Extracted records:
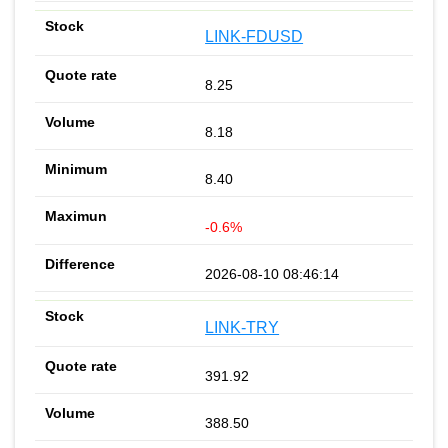
LINK-FDUSD
8.25
8.18
8.40
-0.6%
2026-08-10 08:46:14
LINK-TRY
391.92
388.50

▸ **What to work on**:
Your answer must be an exact copy of the records above, with no pictures included.

▸ **Reply**:
LINK-FDUSD
8.25
8.18
8.40
-0.6%
2026-08-10 08:46:14
LINK-TRY
391.92
388.50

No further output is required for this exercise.